Three Factors Which Influence Calling a Bi-vocational Pastor
- 1. Limited Finances
- If the income of the church is not sufficient to pay the pastor an adequate salary, calling a Bi-vocational pastor is one of the best routes to pursue.
- In 2005, LBC Stats listed 945 Churches with undesignated annual receipts of $75,000 or less
- A church should not consider itself a fully-funded church if the pastor is trying to live on an inadequate salary or his wife is expected to work to make it possible for him to pastor the church.
- 2. The field is small.
- A Bi-vocational pastor should be considered if the church field is small and the number of prospects are few.
In 2005, LBC Stats listed:
653 Registered Bivocational pastors
945 Churches with $75,000 or less undesignated annual receipts plus 50 or less average Sunday morning attendence
48 Churches with more than $50,000 undesignated receipts but, 50 or less average Sunday morning attendence
1092 total Bivo's and/or Smaller Churches
- 3. The prospective pastor feels his call is to Bivocational Ministry.
- Many pastors believe God has called them to serve in a dual role.
They have a call to pastor in addition to a call in another vocation.
Some feel God would have them work at a second vocation to free more church funds for ministry and missions.
- During the selection process, some churches decide to call a pastor who is committed to a Bi-vocational role.
This most often proves to be a win/win situation for both church and pastor.
- What to Consider When Calling a Bi-vocational Pastor
- Both the church and pastor must have a positive attitude toward the Bi-vocational status.
- Both the church and pastor must understand the role each is to play.
- Each must hold realistic expectations of the other.
Some leadership roles may need to be assumed by laymen.
- The Bi-vocational pastor should have secular work that allows flexibility or his time to permit him to attend to emergencies or an understanding that certain lay leaders will cover those needs if the pastor is not available.
- A Bivocational pastro is not part-time. A better term would be that he is double duty . . . "Dual-Time".
- Items to be Negotiated by the Church and Prospective Bi-vocational Pastor
- The amount of time to be given by the pastor for ministry, study, and church administration.
- Plans for managing church activities and for maintenance of church facilities.

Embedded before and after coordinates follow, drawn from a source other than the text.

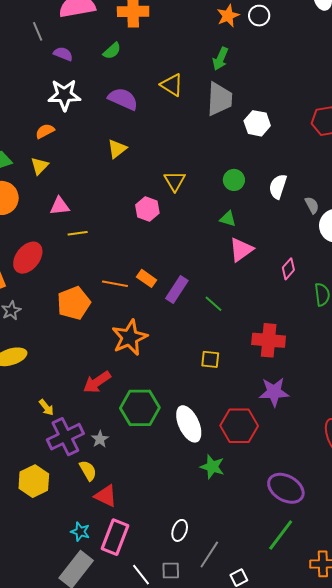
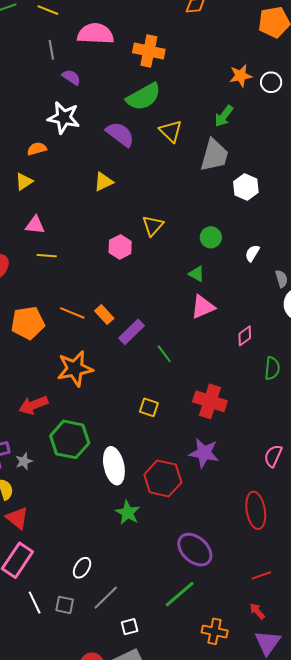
green semicircle: (112, 51) -> (144, 97), moved, size x1.8
white semicircle: (278, 186) -> (252, 253), size x0.7

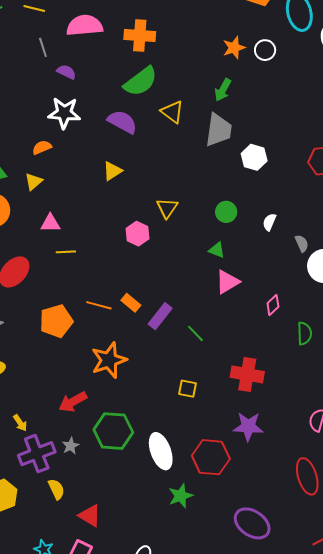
gray star: (24, 461) -> (71, 446), moved
green star: (128, 513) -> (181, 496), turned 30
red triangle: (17, 518) -> (90, 516), moved

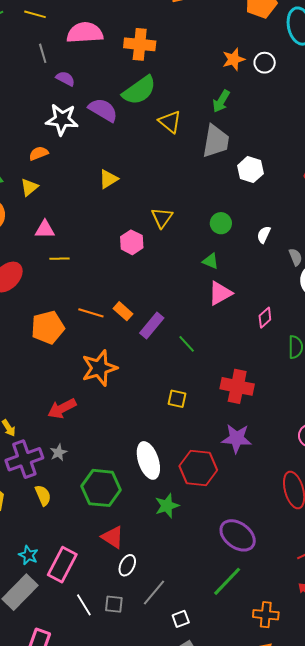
purple semicircle: (122, 122) -> (103, 110), moved
green hexagon: (113, 431) -> (101, 488), moved
red triangle: (90, 516) -> (113, 537), moved

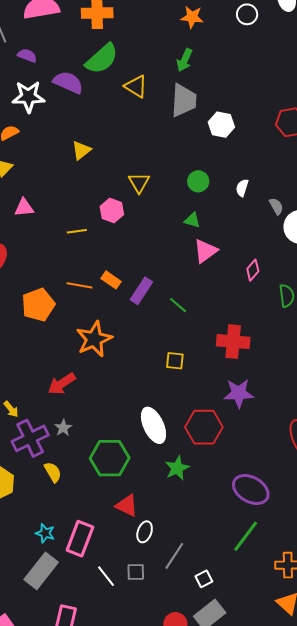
orange star: (234, 59) -> (192, 17), turned 30
white circle: (265, 63) -> (247, 14), moved
yellow line: (59, 259) -> (77, 231), moved

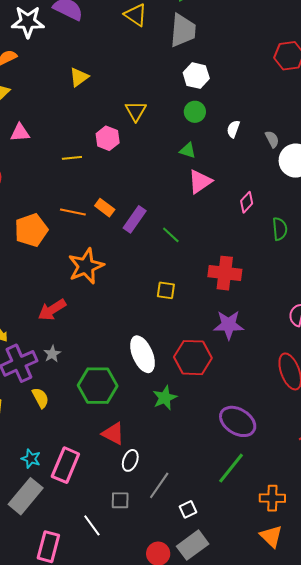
white hexagon: (221, 125) -> (196, 76), moved
white semicircle: (242, 188) -> (233, 129), moved
white line: (106, 576) -> (92, 525), moved

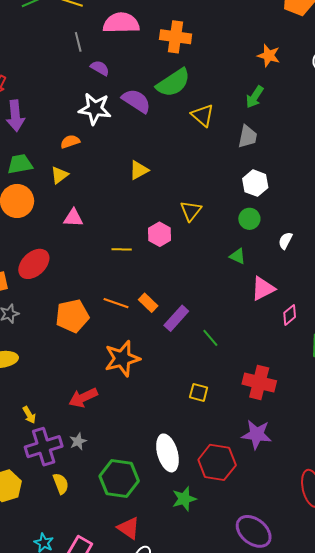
gray trapezoid: (183, 30) -> (248, 137), size x0.7
pink triangle: (200, 182) -> (263, 289), moved

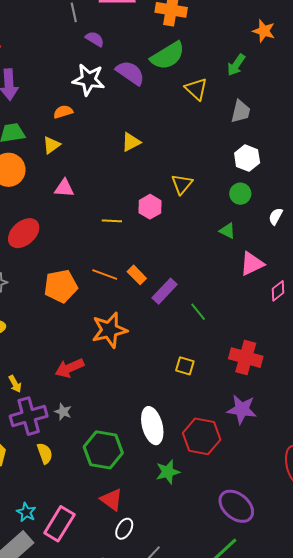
green arrow: (255, 97) -> (236, 65), moved
gray star: (78, 441) -> (63, 412), turned -30

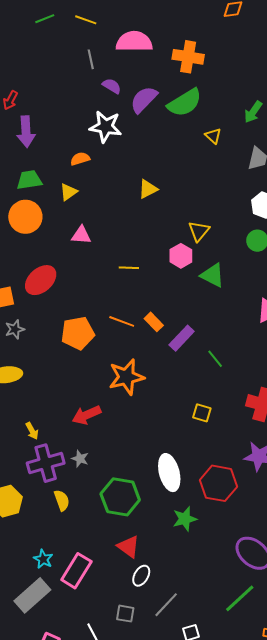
purple semicircle: (130, 73) -> (144, 99), moved, turned -80
yellow triangle: (196, 89) -> (213, 136), size x0.7
pink hexagon: (150, 207) -> (181, 256), moved
green triangle: (227, 231) -> (213, 275), moved, size x1.5

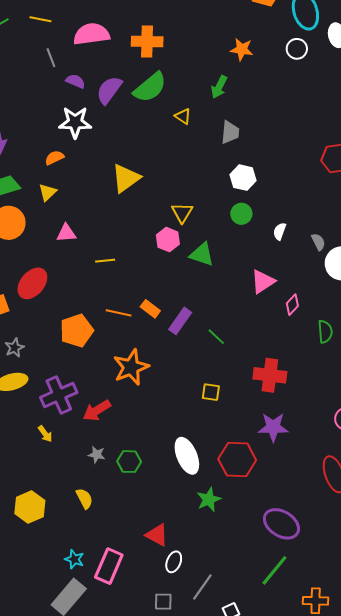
yellow triangle: (148, 189) -> (126, 178), size x1.5
yellow line: (129, 268) -> (105, 261), moved
gray star: (15, 329) -> (15, 348), moved
purple cross: (46, 463) -> (59, 395), moved
green hexagon: (120, 497) -> (129, 462), moved, size x0.6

- Plans for responding to crises in the church family and community.
- A respectable salary package which includes housing, insurance, auto expenses, professional expenses, and retirement.
- The Advantages of Bi-vocational Status
- The financial base of both church and pastor is usually stronger.
- (The church can do more for missions and ministry.
- The pastorís family can live with less financial strain when there are two incomes).
- The Bi-vocational pastor often experiences greater freedom to lead because his total livelihood is not threatened by non-supportive leadership.
- More laity, become involved in the ministry of the church.
- The Bi-vocational pastor is not expected to be superman.
- The Bi-vocational pastor usually has more opportunities for personal witnessing because he serves two fields: the Church field and his secular work field.
- Time constraints (because of juggling two jobs) encourages better time management and delegation.
- The Bi-vocational church is more apt to allow their pastor to be real.